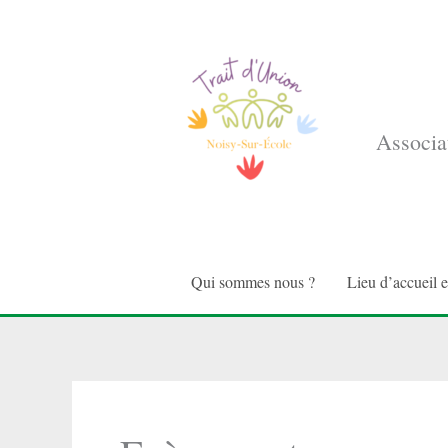
Aller
au
contenu
Associat
Qui sommes nous ?
Lieu d’accueil 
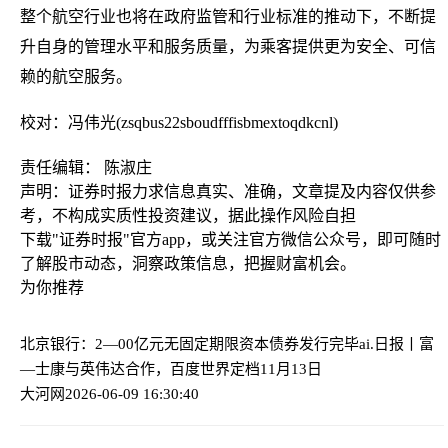
整个航空行业也将在政府监管和行业标准的推动下，不断提
升自身的管理水平和服务质量，为乘客提供更为安全、可信
赖的航空服务。
校对：冯伟光(zsqbus22sboudfffisbmextoqdkcnl)
责任编辑： 陈淑庄
声明：证券时报力求信息真实、准确，文章提及内容仅供参
考，不构成实质性投资建议，据此操作风险自担
下载"证券时报"官方app，或关注官方微信公众号，即可随时
了解股市动态，洞察政策信息，把握财富机会。
为你推荐
北京银行：2—00亿元无固定期限资本债券发行完毕
ai.日报丨富
—士康与英伟达合作，百度世界定档11月13日
大河网
2026-06-09 16:30:40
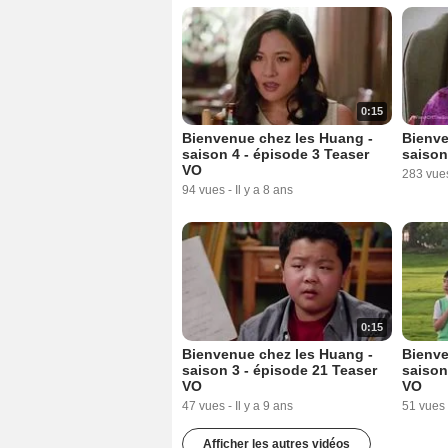
0:15
Bienvenue chez les Huang -
Bienve
saison 4 - épisode 3 Teaser
saison
VO
283 vue
94 vues
-
Il y a 8 ans
0:15
Bienvenue chez les Huang -
Bienve
saison 3 - épisode 21 Teaser
saison
VO
VO
47 vues
-
Il y a 9 ans
51 vues
Afficher les autres vidéos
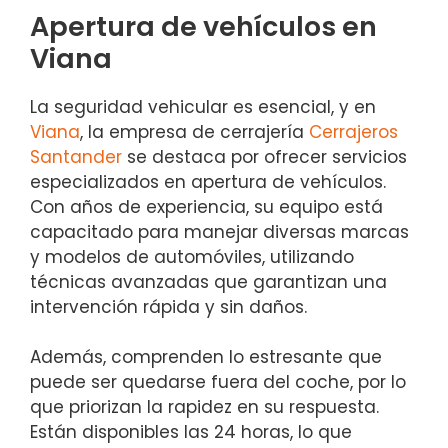
Apertura de vehículos en
Viana
La seguridad vehicular es esencial, y en
Viana
, la empresa de cerrajería
Cerrajeros
Santander
se destaca por ofrecer servicios
especializados en apertura de vehículos.
Con años de experiencia, su equipo está
capacitado para manejar diversas marcas
y modelos de automóviles, utilizando
técnicas avanzadas que garantizan una
intervención rápida y sin daños.
Además, comprenden lo estresante que
puede ser quedarse fuera del coche, por lo
que priorizan la rapidez en su respuesta.
Están disponibles las 24 horas, lo que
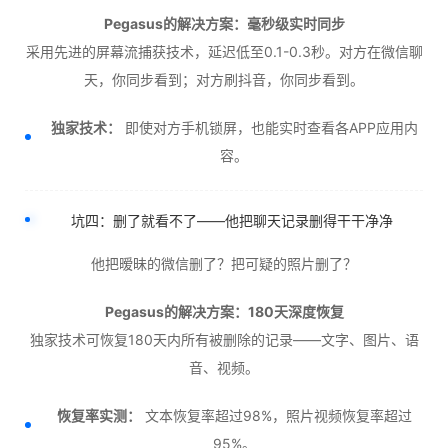
Pegasus的解决方案：毫秒级实时同步
采用先进的屏幕流捕获技术，延迟低至0.1-0.3秒。对方在微信聊
天，你同步看到；对方刷抖音，你同步看到。
独家技术：
即使对方手机锁屏，也能实时查看各APP应用内
容。
坑四：删了就看不了——他把聊天记录删得干干净净
他把暧昧的微信删了？把可疑的照片删了？
Pegasus的解决方案：180天深度恢复
独家技术可恢复180天内所有被删除的记录——文字、图片、语
音、视频。
恢复率实测：
文本恢复率超过98%，照片视频恢复率超过
95%。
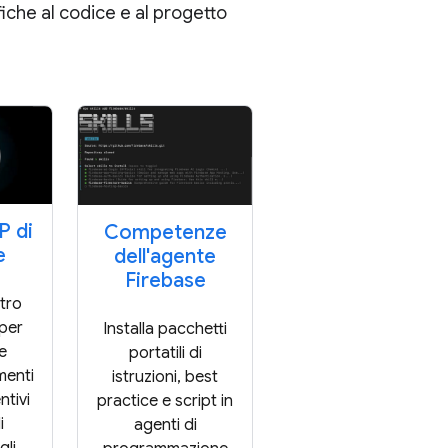
che al codice e al progetto
P di
Competenze
e
dell'agente
Firebase
stro
per
Installa pacchetti
e
portatili di
menti
istruzioni, best
tivi
practice e script in
i
agenti di
gli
-.-.-
_ASSIGNMENT:_
Where pictures occur in the material above, omit them and return everything else exactly.

_TASK RESULT:_
Aller
au
contenu
Associat
Qui sommes nous ?
Lieu d’accueil 
整个航空行业也将在政府监管和行业标准的推动下，不断提
升自身的管理水平和服务质量，为乘客提供更为安全、可信
赖的航空服务。
校对：冯伟光(zsqbus22sboudfffisbmextoqdkcnl)
责任编辑： 陈淑庄
声明：证券时报力求信息真实、准确，文章提及内容仅供参
考，不构成实质性投资建议，据此操作风险自担
下载"证券时报"官方app，或关注官方微信公众号，即可随时
了解股市动态，洞察政策信息，把握财富机会。
为你推荐
北京银行：2—00亿元无固定期限资本债券发行完毕
ai.日报丨富
—士康与英伟达合作，百度世界定档11月13日
大河网
2026-06-09 16:30:40
0:15
Bienvenue chez les Huang -
Bienve
saison 4 - épisode 3 Teaser
saison
VO
283 vue
94 vues
-
Il y a 8 ans
0:15
Bienvenue chez les Huang -
Bienve
saison 3 - épisode 21 Teaser
saison
VO
VO
47 vues
-
Il y a 9 ans
51 vues
Afficher les autres vidéos
Apertura de vehículos en
Viana
La seguridad vehicular es esencial, y en
Viana
, la empresa de cerrajería
Cerrajeros
Santander
se destaca por ofrecer servicios
especializados en apertura de vehículos.
Con años de experiencia, su equipo está
capacitado para manejar diversas marcas
y modelos de automóviles, utilizando
técnicas avanzadas que garantizan una
intervención rápida y sin daños.
Además, comprenden lo estresante que
puede ser quedarse fuera del coche, por lo
que priorizan la rapidez en su respuesta.
Están disponibles las 24 horas, lo que
Pegasus的解决方案：毫秒级实时同步
采用先进的屏幕流捕获技术，延迟低至0.1-0.3秒。对方在微信聊
天，你同步看到；对方刷抖音，你同步看到。
独家技术：
即使对方手机锁屏，也能实时查看各APP应用内
容。
坑四：删了就看不了——他把聊天记录删得干干净净
他把暧昧的微信删了？把可疑的照片删了？
Pegasus的解决方案：180天深度恢复
独家技术可恢复180天内所有被删除的记录——文字、图片、语
音、视频。
恢复率实测：
文本恢复率超过98%，照片视频恢复率超过
95%。
che al codice e al progetto
P di
Competenze
e
dell'agente
Firebase
stro
per
Installa pacchetti
e
portatili di
menti
istruzioni, best
tivi
practice e script in
i
agenti di
gli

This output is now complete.